Im Jänner 2020 publiziert die Wiener Stadtzeitung FALTER einen ausführlichen Artikel über den Missbrauchsfall in Altach, der im Sommer 2018 aufgedeckt wurde. Eine aus Vorarlberg stammende Journalistin hatte in den letzten Monaten diesen Fall recherchiert, viele Gespräche mit Betroffenen und Involvierten geführt und letztendlich diese "Rekonstruktion" veröffentlicht. 

 

WARUM HAT NIEMAND HINGESCHAUT?

Im Artikel wird auch die politische Verantwortung und die Rolle verschiedener "Systempartner" beschrieben und kritisch hinterfragt. Die ganze "Rekonstruktion" liest sich höchst beklemmend und verstörend und man fragt sich mit Recht, warum hat niemand hingeschaut und hat niemand etwas bemerkt?

AUCH WIR HABEN NICHT HINGESCHAUT!

Ja, auch wir haben zu wenig hingeschaut und nichts bemerkt. Wir von der BürgerListe Altach + Die Grünen saßen oft gemeinsam mit dem Täter zusammen, haben viel gewußt von den Aktivitäten der Altacher Jugendszene und des Jugendtreffs. Unsere Kinder waren genauso im Replay und waren bei Ausflügen und Events mit dabei. Wir saßen im Jugendausschuss der Gemeinde und waren sicher nicht mit allem einverstanden, aber...

WIR HABEN ES NICHT INITIIERT!

…wir haben weder proaktiv mit dem Falter, noch mit der Journalistin oder mit irgendeinem anderen Medium Kontakt aufgenommen. Sondern wir haben umgehend den Kontakt mit dem Obmann des Jugendausschusses gesucht. Unser Fraktionsobmann Bernie Weber hat sich auf Anfrage der Journalistin im Herbst 20219 , genau so wie Bürgermeister Gottfried Brändle oder Vizebürgermeister und Obmann des Jugendausschusses Kuno Sandholzer und einige andere Personen, mit ihr getroffen.
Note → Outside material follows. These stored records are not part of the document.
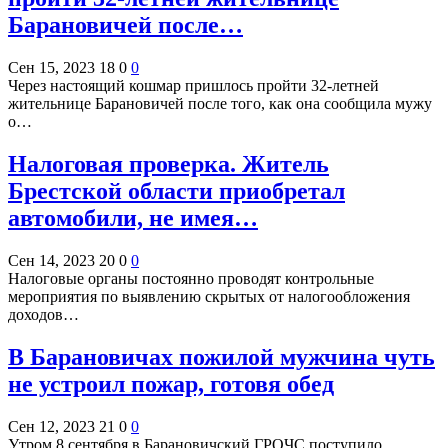
Барановичей после…
Сен 15, 2023
18
0
0
Через настоящий кошмар пришлось пройти 32-летней
жительнице Барановичей после того, как она сообщила мужу
о…
Налоговая проверка. Житель
Брестской области приобретал
автомобили, не имея…
Сен 14, 2023
20
0
0
Налоговые органы постоянно проводят контрольные
мероприятия по выявлению скрытых от налогообложения
доходов…
В Барановичах пожилой мужчина чуть
не устроил пожар, готовя обед
Сен 12, 2023
21
0
0
Утром 8 сентября в Барановичский ГРОЧС поступило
KLARSTELLUNG STATT ENTSCHULDIGUNG

Der Grund, warum wir das schriftlich und öffentlich klarstellen möchten, ist folgender: wir wurden von betroffenen Personen sehr vertrauensvoll informiert und wir haben dieses Vertrauen zu keiner Zeit in irgendeiner Form verletzt. Und schon gar nicht um uns irgendeinen politischen Vorteil zu verschaffen.